_PROBLEM DESCRIPTION:_
Up to and including the line that contains "questions and you have lim", write out every line of the entries exactly, beginning with the first. Omit the pictures.

Top of INFORMATION

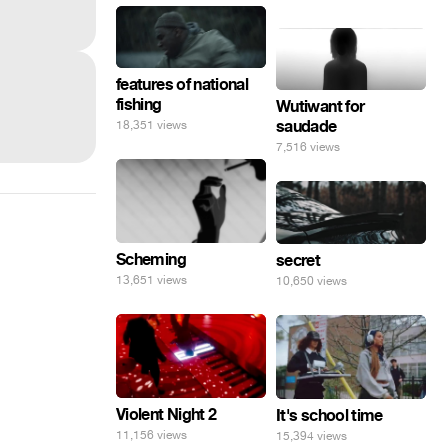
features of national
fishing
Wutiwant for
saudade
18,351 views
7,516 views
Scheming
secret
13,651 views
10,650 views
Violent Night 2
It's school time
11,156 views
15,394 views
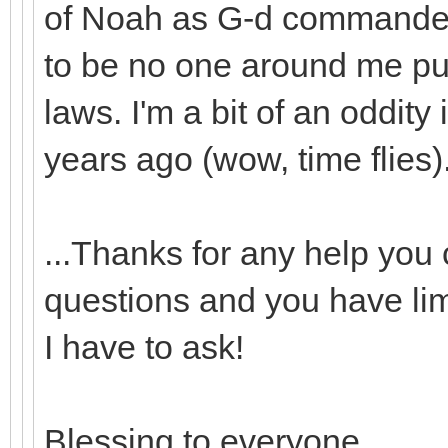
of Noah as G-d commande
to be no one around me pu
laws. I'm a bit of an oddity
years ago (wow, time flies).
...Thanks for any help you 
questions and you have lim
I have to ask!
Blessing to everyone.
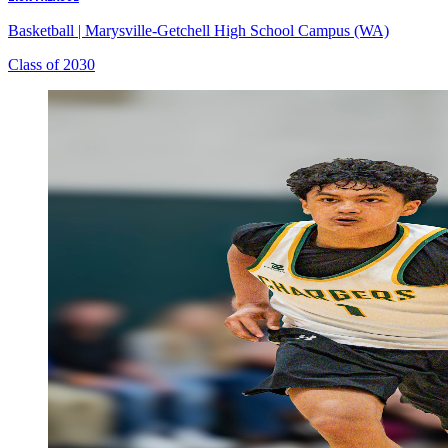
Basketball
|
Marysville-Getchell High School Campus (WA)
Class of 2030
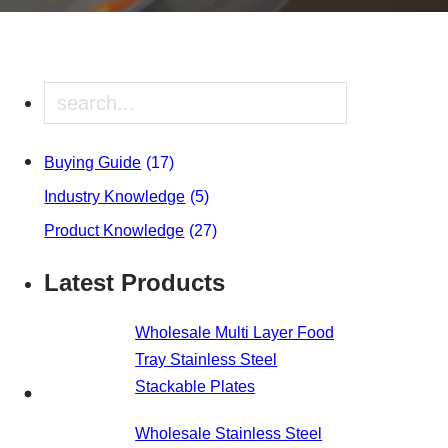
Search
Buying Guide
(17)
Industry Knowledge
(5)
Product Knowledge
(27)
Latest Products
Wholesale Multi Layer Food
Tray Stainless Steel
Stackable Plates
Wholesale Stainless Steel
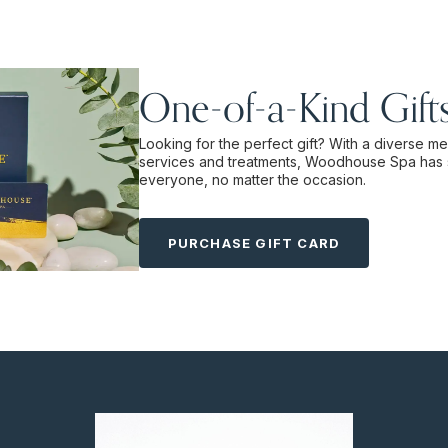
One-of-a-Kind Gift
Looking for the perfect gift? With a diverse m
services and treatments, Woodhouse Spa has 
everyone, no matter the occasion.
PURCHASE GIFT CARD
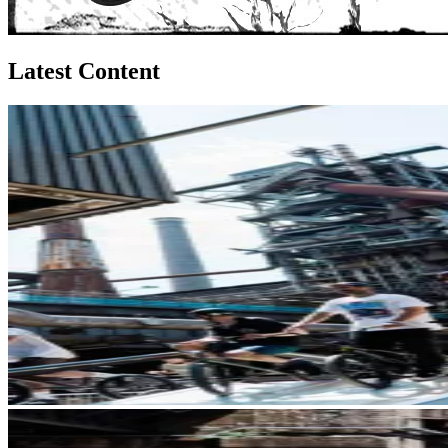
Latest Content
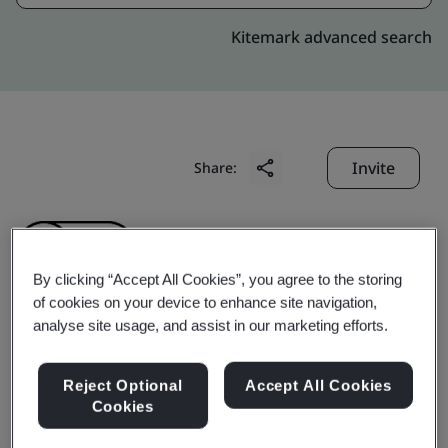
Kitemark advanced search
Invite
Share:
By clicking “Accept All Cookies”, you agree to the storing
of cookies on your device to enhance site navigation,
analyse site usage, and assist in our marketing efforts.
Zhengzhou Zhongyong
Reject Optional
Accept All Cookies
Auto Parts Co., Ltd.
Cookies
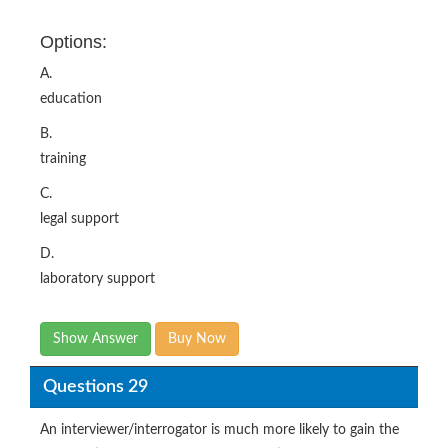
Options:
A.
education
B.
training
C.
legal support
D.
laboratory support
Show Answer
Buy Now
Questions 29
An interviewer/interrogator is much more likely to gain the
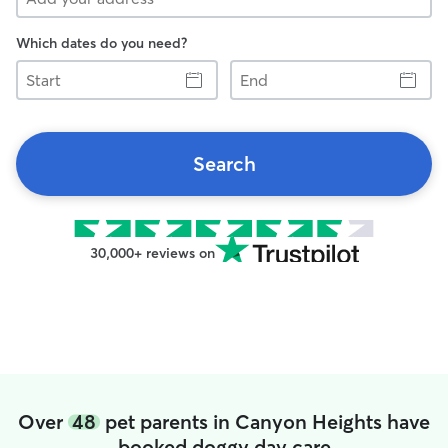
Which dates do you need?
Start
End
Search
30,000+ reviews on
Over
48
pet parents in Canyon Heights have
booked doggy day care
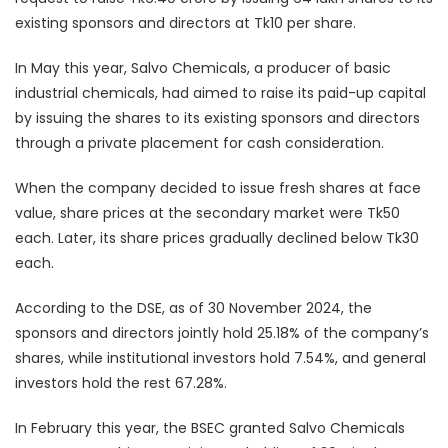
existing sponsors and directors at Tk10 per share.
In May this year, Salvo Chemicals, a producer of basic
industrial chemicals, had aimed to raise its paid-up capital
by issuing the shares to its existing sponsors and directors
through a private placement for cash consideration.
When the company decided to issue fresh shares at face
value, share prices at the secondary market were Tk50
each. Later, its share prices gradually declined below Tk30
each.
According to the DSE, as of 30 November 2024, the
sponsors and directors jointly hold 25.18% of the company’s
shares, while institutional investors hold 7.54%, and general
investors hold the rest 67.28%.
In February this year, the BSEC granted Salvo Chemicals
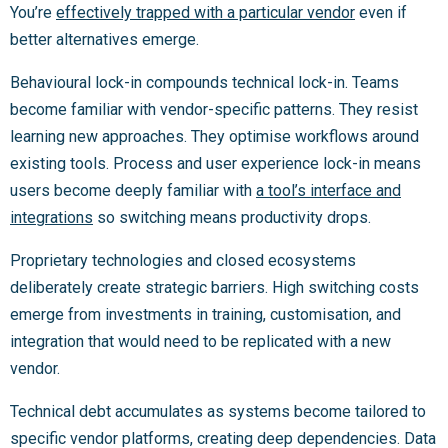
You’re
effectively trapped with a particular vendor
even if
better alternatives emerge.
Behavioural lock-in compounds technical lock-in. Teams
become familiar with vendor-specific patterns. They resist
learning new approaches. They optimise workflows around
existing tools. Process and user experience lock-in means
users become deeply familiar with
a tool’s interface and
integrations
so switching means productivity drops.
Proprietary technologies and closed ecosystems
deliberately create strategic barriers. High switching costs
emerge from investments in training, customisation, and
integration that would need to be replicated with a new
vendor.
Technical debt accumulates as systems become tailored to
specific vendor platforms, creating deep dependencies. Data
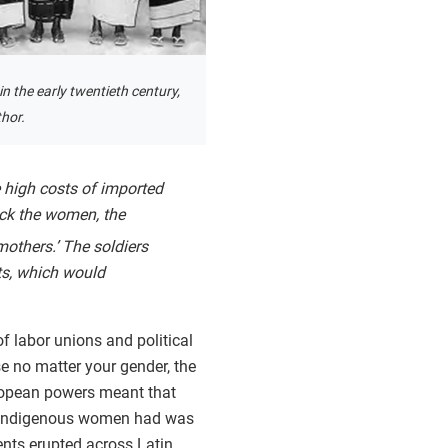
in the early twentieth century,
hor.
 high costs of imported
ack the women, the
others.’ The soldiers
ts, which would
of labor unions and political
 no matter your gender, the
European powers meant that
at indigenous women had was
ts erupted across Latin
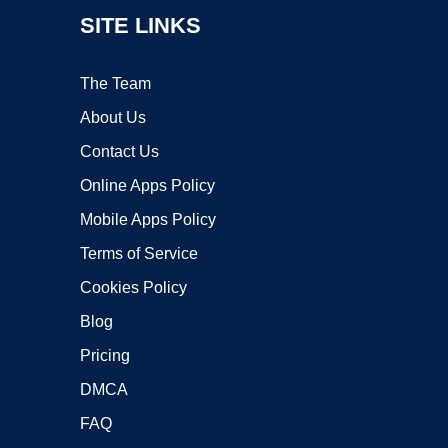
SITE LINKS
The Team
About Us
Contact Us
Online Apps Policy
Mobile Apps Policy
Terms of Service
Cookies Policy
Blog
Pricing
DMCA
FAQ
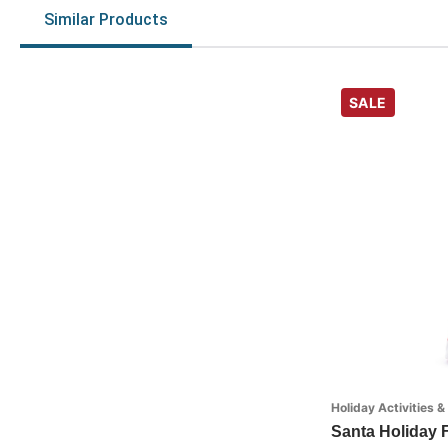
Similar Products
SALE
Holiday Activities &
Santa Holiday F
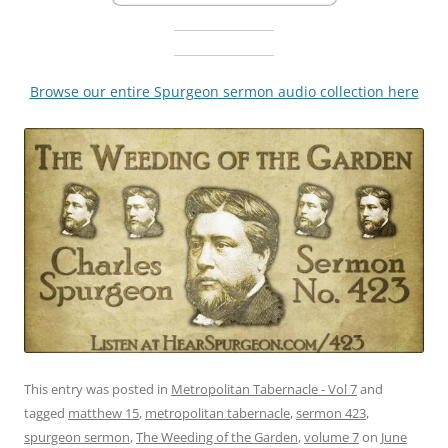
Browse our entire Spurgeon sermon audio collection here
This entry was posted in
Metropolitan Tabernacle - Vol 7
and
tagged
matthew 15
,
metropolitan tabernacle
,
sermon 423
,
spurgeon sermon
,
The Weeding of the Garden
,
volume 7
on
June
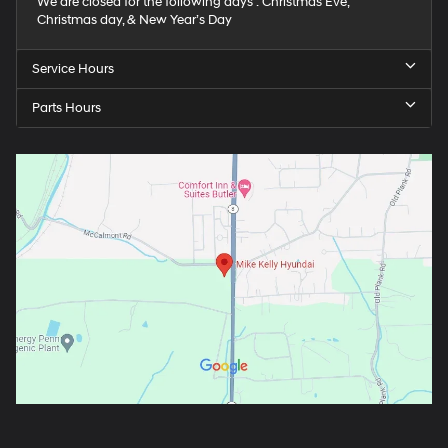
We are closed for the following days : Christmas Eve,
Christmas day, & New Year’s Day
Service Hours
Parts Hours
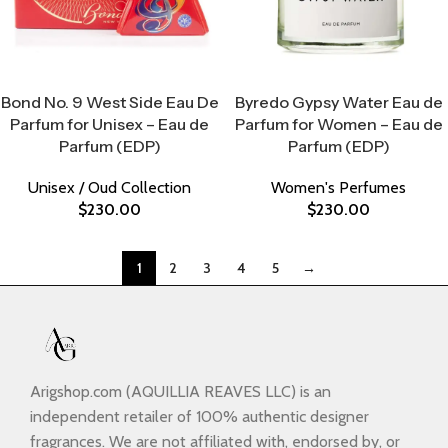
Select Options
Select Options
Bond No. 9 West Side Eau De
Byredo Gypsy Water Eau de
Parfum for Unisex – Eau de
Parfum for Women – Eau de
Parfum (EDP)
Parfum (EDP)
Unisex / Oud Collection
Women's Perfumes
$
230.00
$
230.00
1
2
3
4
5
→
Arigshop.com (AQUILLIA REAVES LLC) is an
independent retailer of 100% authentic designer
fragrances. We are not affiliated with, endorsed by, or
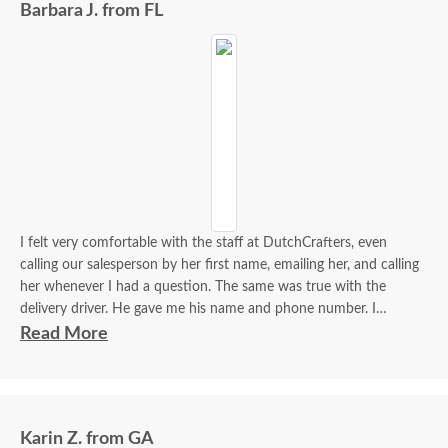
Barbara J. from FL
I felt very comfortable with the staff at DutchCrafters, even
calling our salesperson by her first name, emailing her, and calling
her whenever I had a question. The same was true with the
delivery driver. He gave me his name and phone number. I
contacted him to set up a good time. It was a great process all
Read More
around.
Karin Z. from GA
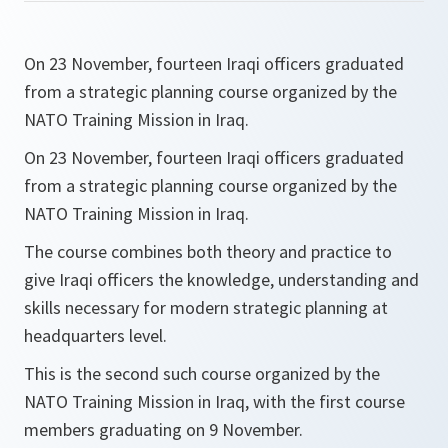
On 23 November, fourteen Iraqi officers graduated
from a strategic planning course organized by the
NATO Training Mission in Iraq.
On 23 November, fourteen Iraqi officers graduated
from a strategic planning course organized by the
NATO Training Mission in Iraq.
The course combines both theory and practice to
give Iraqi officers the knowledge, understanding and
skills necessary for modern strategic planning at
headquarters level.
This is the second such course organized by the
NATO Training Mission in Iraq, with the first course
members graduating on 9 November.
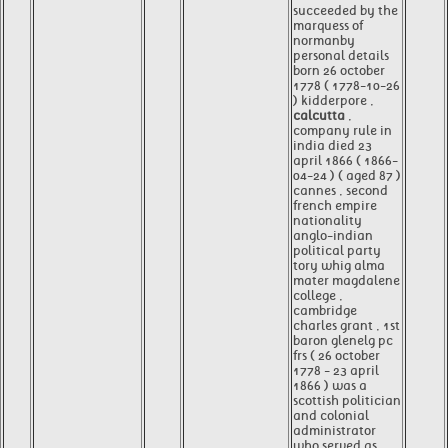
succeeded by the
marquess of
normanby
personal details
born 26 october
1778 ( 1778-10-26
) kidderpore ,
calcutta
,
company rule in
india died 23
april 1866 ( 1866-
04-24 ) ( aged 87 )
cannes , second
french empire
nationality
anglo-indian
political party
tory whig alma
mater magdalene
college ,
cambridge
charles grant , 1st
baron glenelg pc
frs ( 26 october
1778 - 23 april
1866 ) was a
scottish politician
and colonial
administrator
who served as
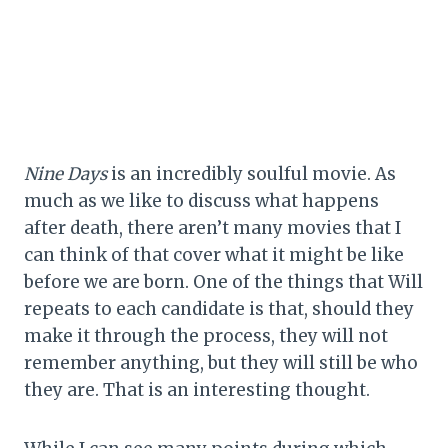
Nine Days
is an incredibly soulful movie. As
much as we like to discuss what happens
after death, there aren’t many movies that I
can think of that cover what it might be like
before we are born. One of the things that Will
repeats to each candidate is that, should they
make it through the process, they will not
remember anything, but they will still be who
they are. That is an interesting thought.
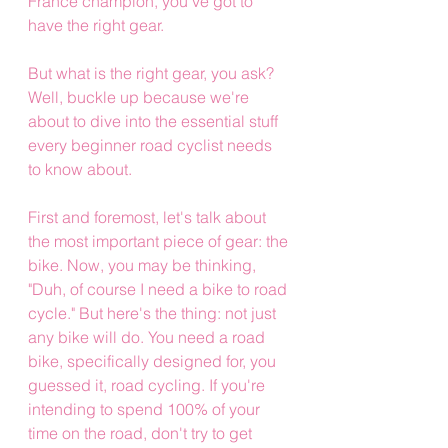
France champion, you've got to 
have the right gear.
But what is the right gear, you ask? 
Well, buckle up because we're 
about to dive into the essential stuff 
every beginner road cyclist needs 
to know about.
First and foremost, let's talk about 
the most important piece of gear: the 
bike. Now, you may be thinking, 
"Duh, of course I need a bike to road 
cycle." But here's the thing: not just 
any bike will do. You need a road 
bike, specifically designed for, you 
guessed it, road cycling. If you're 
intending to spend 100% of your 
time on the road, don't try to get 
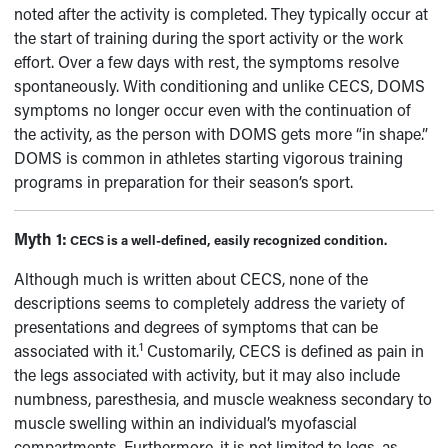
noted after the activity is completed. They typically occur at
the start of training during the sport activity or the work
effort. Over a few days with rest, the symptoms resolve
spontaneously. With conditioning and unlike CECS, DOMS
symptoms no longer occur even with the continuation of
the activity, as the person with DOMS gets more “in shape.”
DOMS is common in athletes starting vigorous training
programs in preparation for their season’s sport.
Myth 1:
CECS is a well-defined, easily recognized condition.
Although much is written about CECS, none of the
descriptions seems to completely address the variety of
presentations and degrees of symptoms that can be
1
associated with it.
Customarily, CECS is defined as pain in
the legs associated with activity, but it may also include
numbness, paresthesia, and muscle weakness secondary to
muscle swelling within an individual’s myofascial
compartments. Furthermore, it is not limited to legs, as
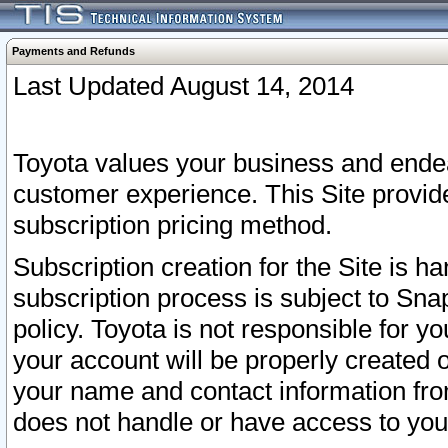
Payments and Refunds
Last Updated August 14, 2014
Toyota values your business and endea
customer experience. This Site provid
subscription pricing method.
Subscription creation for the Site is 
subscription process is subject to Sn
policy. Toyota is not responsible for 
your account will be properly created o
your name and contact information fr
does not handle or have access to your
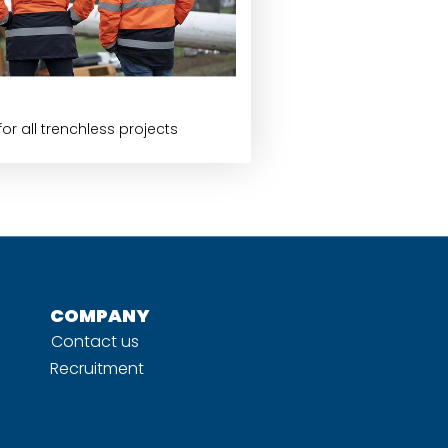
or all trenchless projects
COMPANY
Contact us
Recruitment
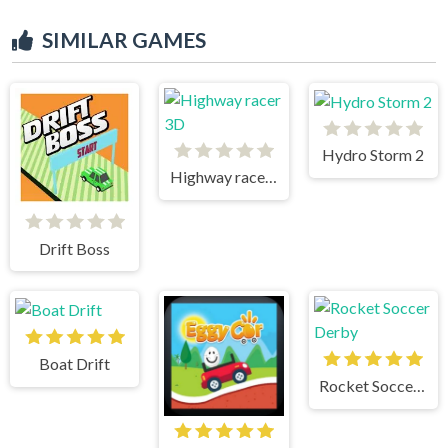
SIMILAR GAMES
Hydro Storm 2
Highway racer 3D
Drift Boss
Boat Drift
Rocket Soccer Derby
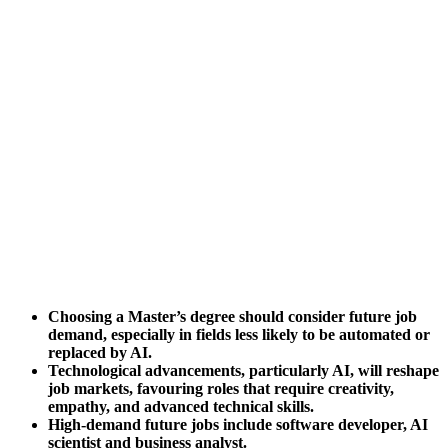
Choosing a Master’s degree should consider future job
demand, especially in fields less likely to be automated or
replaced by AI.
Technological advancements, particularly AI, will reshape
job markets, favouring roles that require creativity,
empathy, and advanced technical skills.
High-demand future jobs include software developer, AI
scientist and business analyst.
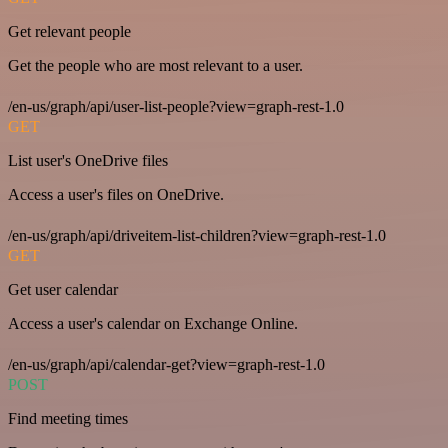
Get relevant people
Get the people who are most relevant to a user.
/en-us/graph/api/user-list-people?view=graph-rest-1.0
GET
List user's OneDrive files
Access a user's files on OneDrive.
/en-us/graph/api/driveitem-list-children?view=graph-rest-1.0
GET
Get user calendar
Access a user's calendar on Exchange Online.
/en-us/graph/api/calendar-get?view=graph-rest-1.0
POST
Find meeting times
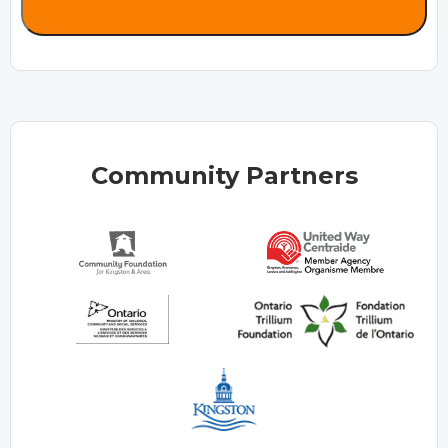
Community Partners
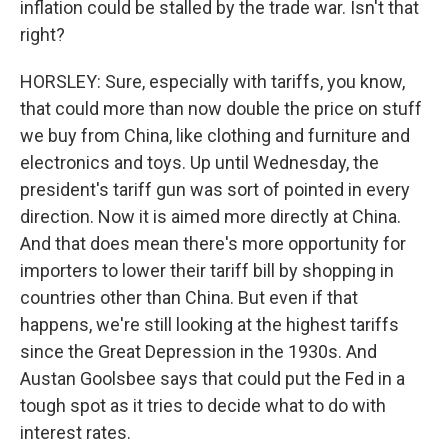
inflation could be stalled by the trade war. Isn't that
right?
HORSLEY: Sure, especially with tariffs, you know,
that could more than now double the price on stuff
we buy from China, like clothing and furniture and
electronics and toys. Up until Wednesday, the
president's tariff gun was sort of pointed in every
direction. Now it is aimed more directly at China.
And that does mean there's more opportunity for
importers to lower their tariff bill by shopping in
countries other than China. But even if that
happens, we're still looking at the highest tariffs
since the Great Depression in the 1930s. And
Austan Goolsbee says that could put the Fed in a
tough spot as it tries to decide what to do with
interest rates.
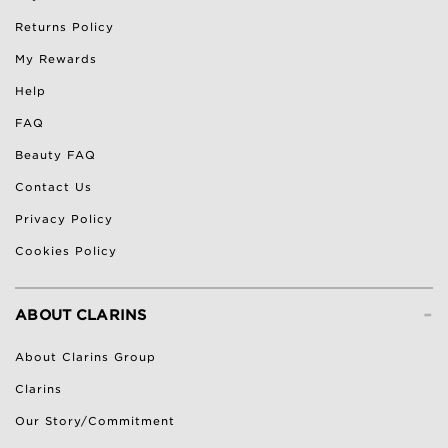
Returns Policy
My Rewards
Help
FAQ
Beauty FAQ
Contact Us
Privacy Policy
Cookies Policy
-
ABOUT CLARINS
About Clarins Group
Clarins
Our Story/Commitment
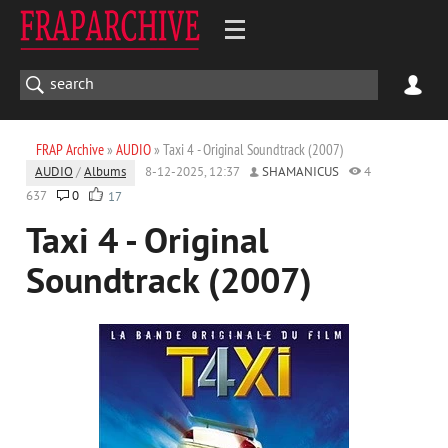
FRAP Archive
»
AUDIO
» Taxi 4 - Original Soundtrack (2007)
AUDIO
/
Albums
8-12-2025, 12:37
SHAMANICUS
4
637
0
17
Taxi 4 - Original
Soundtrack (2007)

Bottom of INFORMATION

_RESPONSE BELOW:_
features of national
fishing
Wutiwant for
saudade
18,351 views
7,516 views
Scheming
secret
13,651 views
10,650 views
Violent Night 2
It's school time
11,156 views
15,394 views
of Noah as G-d commande
to be no one around me pu
laws. I'm a bit of an oddity
years ago (wow, time flies).
...Thanks for any help you 
questions and you have lim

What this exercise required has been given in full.